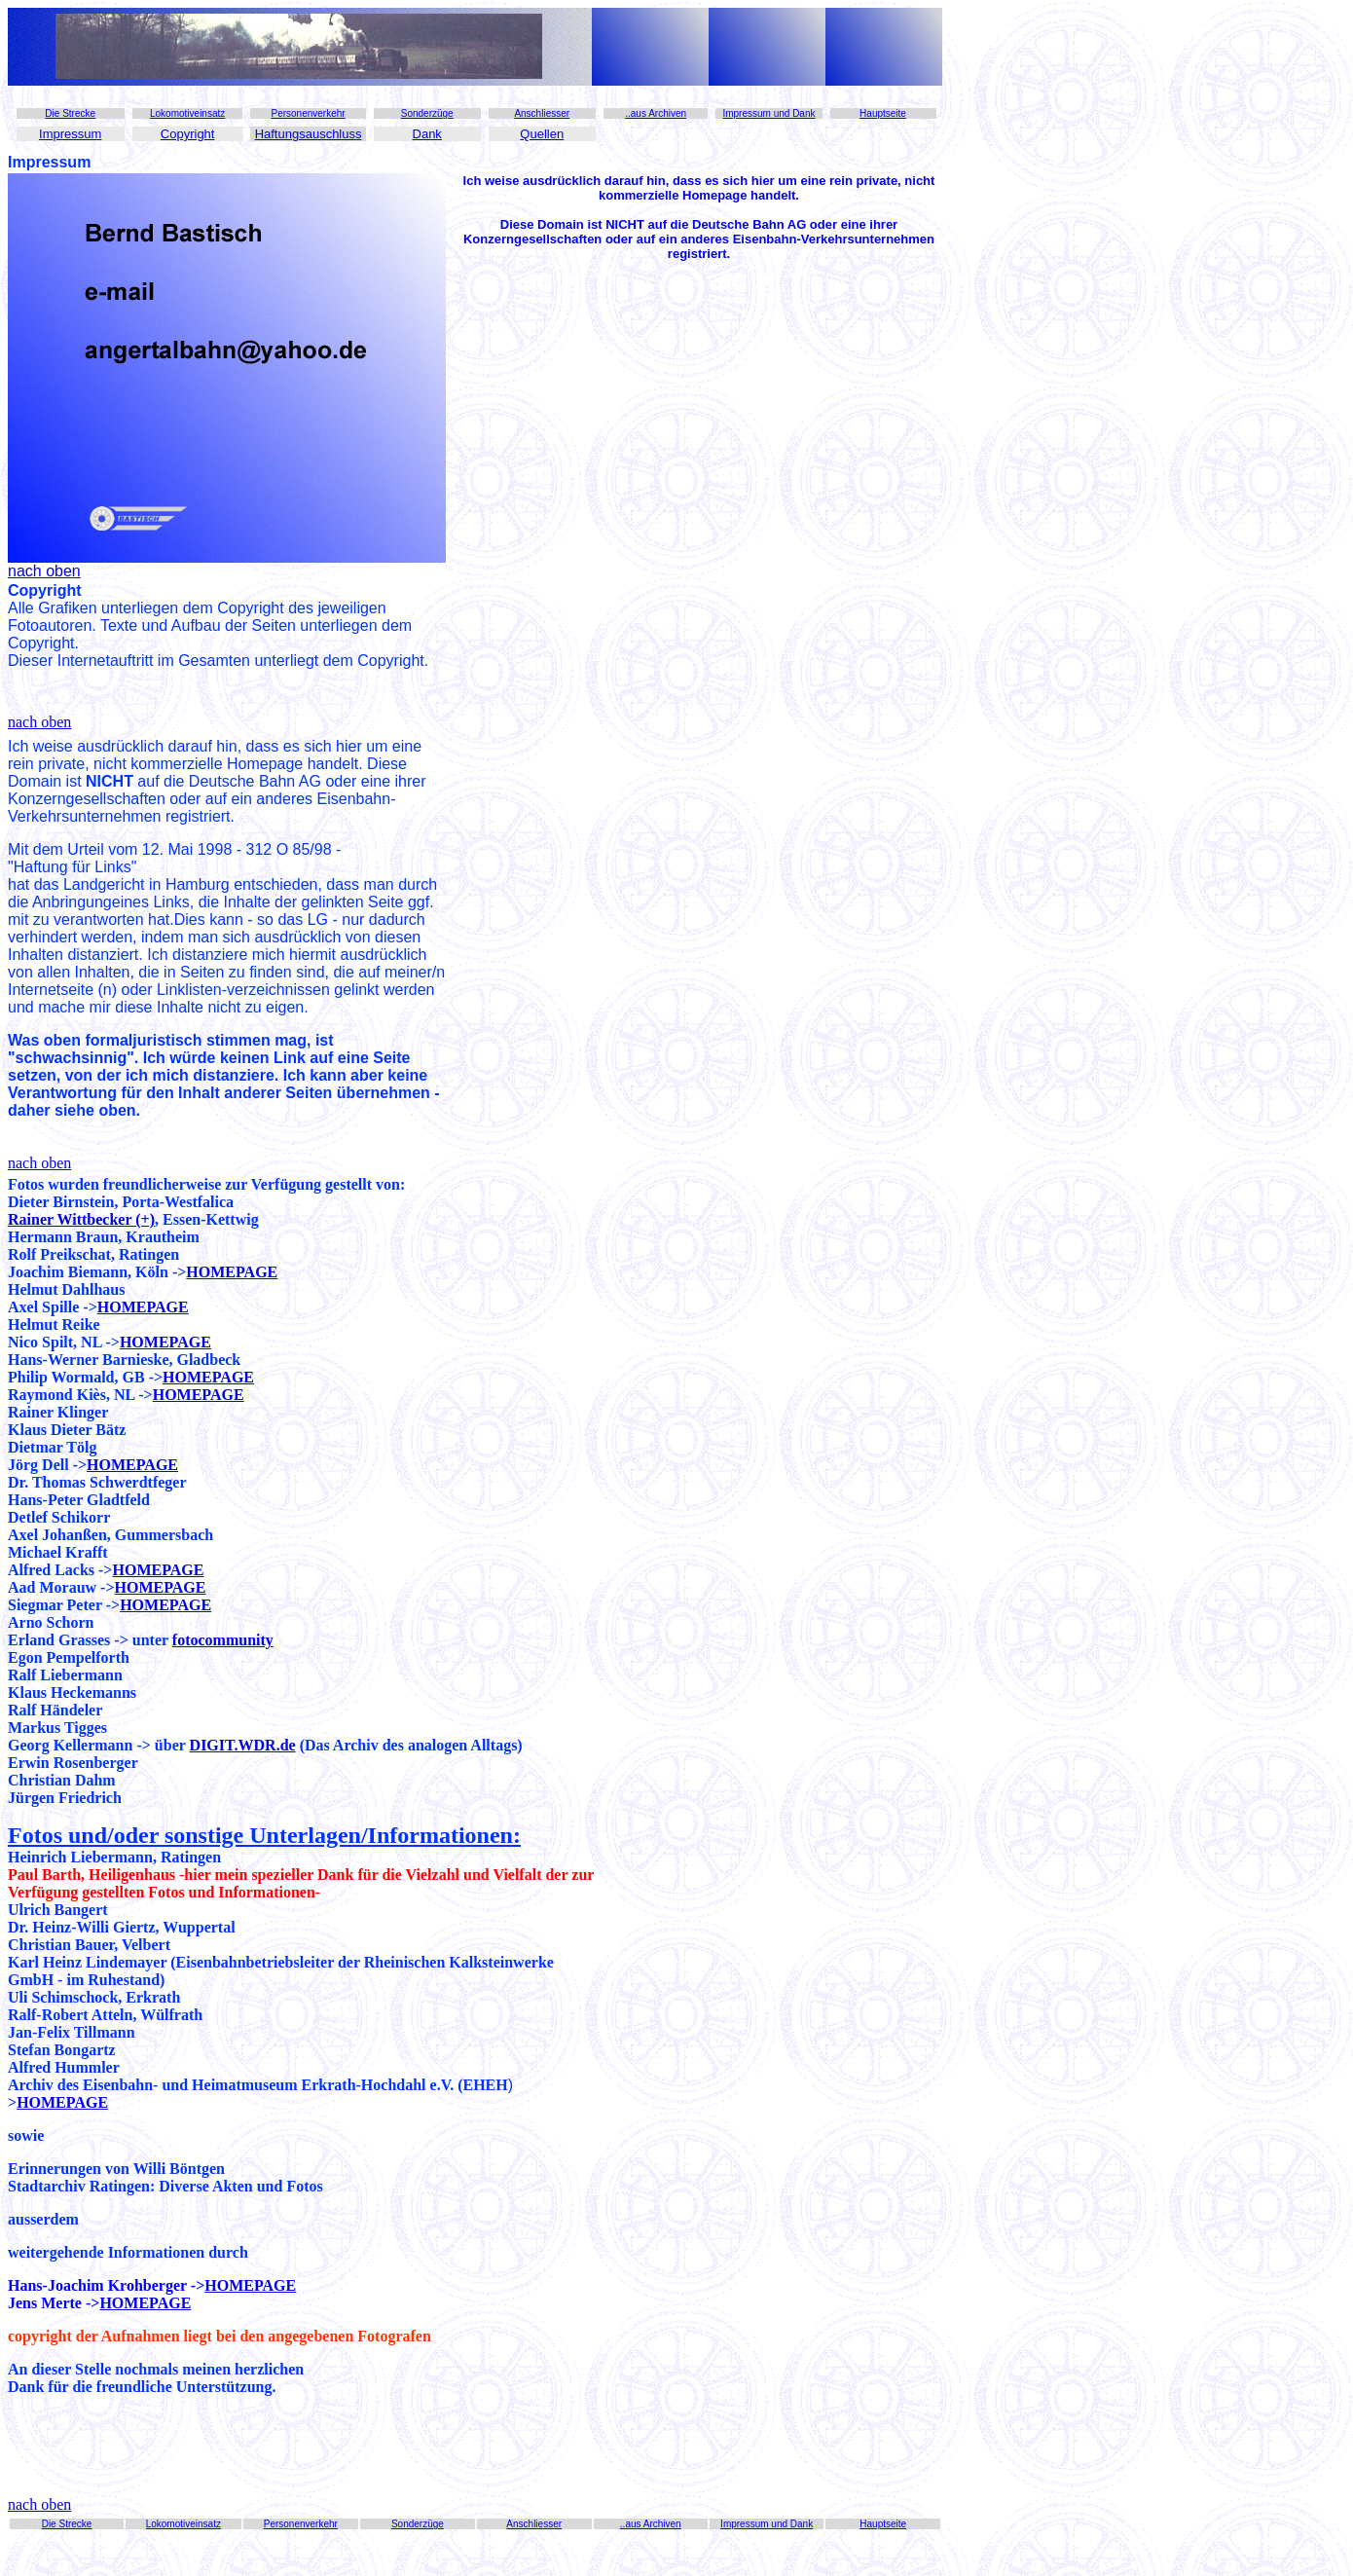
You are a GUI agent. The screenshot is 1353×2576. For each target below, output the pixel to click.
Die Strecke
○ ○ ○ ○ ○ ○ ○
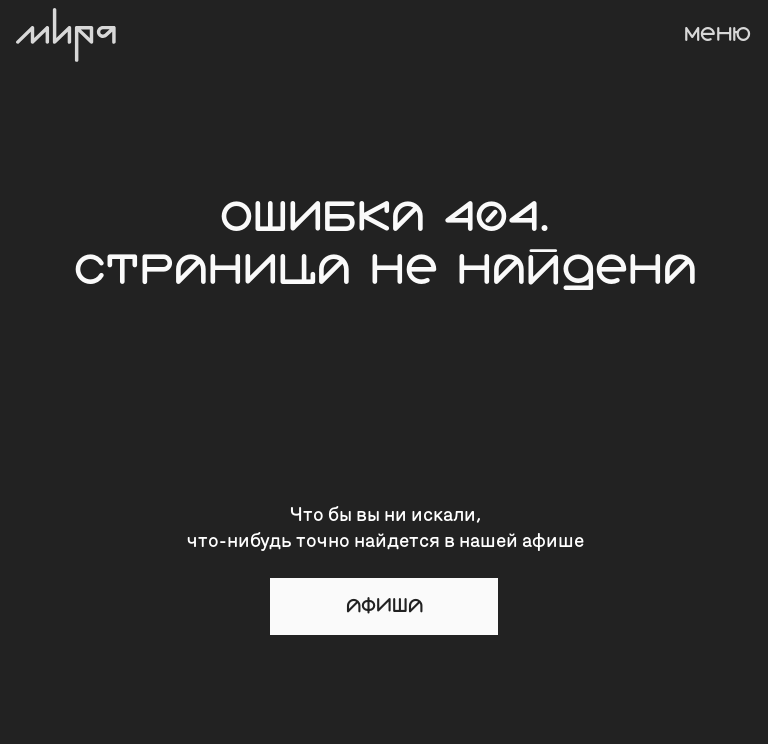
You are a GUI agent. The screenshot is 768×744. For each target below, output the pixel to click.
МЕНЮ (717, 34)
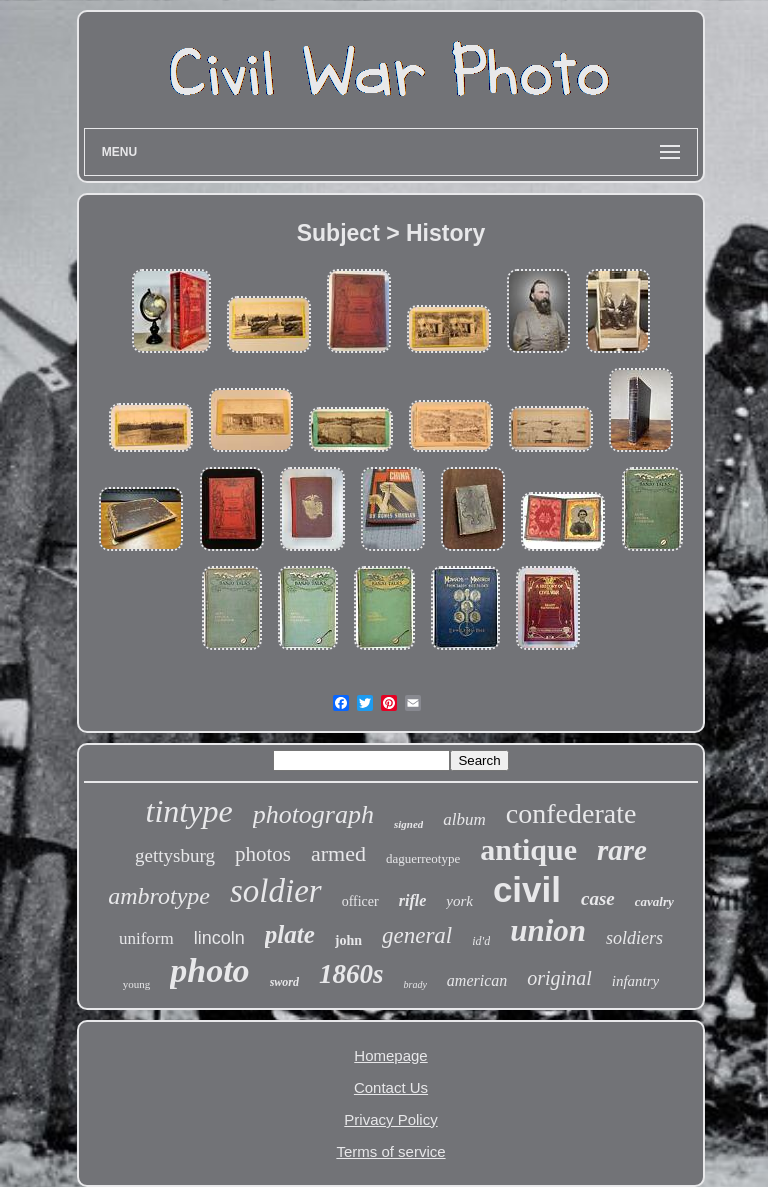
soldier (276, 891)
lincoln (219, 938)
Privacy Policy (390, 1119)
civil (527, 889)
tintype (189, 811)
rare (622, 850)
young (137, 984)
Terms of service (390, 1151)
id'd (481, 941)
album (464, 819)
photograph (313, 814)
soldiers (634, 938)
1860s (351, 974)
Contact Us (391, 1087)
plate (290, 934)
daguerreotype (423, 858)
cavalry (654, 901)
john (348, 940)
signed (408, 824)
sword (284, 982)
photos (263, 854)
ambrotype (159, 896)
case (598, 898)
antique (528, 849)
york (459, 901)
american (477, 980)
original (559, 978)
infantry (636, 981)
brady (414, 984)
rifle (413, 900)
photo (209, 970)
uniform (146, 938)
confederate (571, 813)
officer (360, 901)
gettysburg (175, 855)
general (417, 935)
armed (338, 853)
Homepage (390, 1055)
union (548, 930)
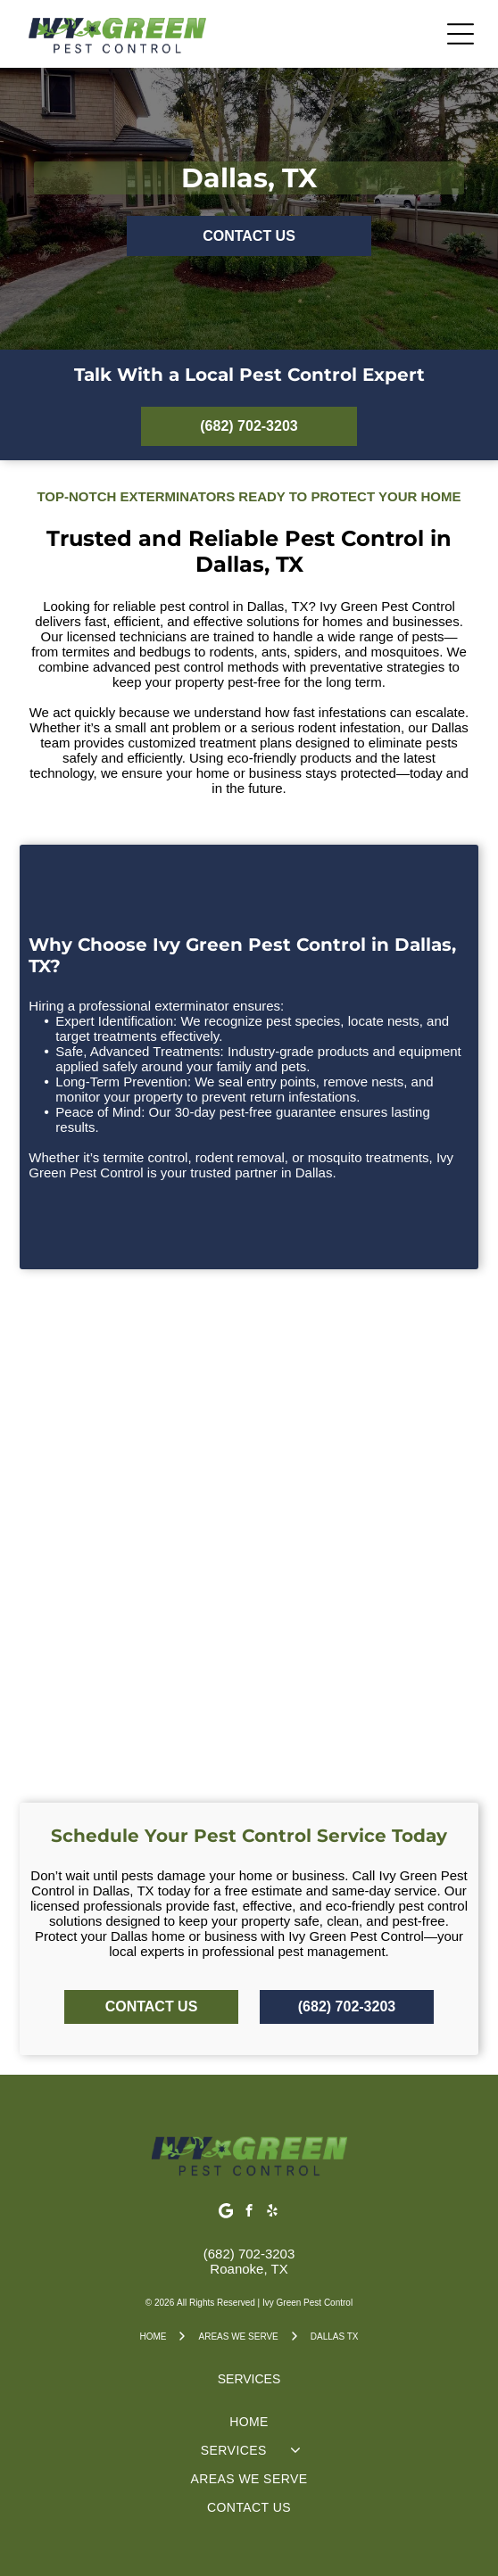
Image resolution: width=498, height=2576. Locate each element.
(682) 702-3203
○ ○ ○ ○ ○ ○ ○
TASK DETAILS :: How would the lines above read from the one with "plate (290, 934)" to the one with "(682) 702-3203", inclusive, with no pictures? Write them out exactly.

WRITTEN RESPONSE ::
plate (290, 934)
daguerreotype (423, 858)
cavalry (654, 901)
john (348, 940)
signed (408, 824)
sword (284, 982)
photos (263, 854)
ambrotype (159, 896)
case (598, 898)
antique (528, 849)
york (459, 901)
american (477, 980)
original (559, 978)
infantry (636, 981)
brady (414, 984)
rifle (413, 900)
photo (209, 970)
uniform (146, 938)
confederate (571, 813)
officer (360, 901)
gettysburg (175, 855)
general (417, 935)
armed (338, 853)
Homepage (390, 1055)
union (548, 930)
Image resolution: width=498, height=2576. Locate each element.
(682) 702-3203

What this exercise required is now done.